[Page-level text extractions]
Content starts

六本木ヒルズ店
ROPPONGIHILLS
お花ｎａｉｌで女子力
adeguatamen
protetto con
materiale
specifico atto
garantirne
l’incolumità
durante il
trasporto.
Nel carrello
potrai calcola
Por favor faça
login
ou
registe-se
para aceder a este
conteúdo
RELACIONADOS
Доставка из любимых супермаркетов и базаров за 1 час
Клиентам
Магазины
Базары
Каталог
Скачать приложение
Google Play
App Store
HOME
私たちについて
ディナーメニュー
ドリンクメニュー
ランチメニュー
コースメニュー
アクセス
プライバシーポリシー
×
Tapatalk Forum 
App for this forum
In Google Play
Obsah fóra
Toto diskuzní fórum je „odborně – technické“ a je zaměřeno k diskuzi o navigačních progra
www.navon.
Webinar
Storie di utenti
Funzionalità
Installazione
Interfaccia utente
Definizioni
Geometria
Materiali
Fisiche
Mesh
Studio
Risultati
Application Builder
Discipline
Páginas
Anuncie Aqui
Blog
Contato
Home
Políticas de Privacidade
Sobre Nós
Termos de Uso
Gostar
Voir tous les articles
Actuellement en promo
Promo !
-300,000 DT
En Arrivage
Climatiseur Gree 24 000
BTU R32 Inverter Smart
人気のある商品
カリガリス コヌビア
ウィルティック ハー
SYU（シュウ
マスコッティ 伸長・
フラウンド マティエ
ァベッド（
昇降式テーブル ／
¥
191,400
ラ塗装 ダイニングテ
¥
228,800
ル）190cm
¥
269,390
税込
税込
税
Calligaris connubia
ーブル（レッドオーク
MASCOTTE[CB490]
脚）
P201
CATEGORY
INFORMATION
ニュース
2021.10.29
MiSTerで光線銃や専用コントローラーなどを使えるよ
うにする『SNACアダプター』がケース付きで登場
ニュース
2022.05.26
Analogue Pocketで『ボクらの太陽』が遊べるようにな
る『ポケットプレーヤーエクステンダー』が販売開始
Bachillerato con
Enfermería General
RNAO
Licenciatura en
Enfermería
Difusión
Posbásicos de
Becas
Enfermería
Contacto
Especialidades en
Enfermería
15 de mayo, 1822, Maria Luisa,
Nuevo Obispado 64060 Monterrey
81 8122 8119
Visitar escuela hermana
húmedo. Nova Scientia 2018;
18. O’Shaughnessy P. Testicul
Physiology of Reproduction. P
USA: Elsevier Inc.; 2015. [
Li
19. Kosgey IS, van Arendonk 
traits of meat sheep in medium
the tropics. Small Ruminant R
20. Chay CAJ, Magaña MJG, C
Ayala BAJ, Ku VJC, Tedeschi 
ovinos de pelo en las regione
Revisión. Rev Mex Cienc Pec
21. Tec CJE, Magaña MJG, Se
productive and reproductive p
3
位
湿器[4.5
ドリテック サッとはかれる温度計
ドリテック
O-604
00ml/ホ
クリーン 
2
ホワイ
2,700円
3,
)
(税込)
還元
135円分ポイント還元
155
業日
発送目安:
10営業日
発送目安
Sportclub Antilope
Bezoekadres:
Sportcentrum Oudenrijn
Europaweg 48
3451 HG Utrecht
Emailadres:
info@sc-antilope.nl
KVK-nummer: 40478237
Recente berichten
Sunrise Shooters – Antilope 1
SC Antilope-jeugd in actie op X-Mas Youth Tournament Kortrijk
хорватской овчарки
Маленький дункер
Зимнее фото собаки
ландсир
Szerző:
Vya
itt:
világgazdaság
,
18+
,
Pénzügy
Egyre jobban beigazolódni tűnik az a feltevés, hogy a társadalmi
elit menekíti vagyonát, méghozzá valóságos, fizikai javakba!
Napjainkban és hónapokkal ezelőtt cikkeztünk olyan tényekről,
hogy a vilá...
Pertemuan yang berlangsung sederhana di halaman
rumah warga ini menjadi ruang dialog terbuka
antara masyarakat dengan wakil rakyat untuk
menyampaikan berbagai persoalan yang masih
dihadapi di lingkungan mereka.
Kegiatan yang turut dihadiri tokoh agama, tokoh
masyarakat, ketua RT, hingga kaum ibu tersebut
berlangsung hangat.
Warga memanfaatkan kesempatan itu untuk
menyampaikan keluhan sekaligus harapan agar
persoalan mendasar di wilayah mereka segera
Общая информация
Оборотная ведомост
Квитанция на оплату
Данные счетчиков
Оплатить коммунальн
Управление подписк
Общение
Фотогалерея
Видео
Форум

Content ends

Count every line of the records that holds "yang". State the number, nothing else.

Finished exercise
3